Copy each line of the records that includes "Bolzano".

****************

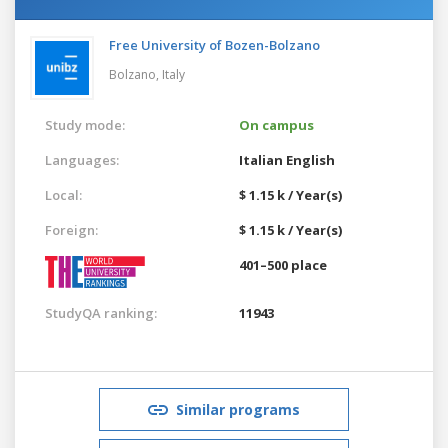
Free University of Bozen-Bolzano
Bolzano,
Italy
Study mode:
On campus
Languages:
Italian
English
Local:
$ 1.15 k / Year(s)
Foreign:
$ 1.15 k / Year(s)
401–500 place
StudyQA ranking:
11943
Similar programs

****************

TASK RESPONSE
Free University of Bozen-Bolzano
Bolzano,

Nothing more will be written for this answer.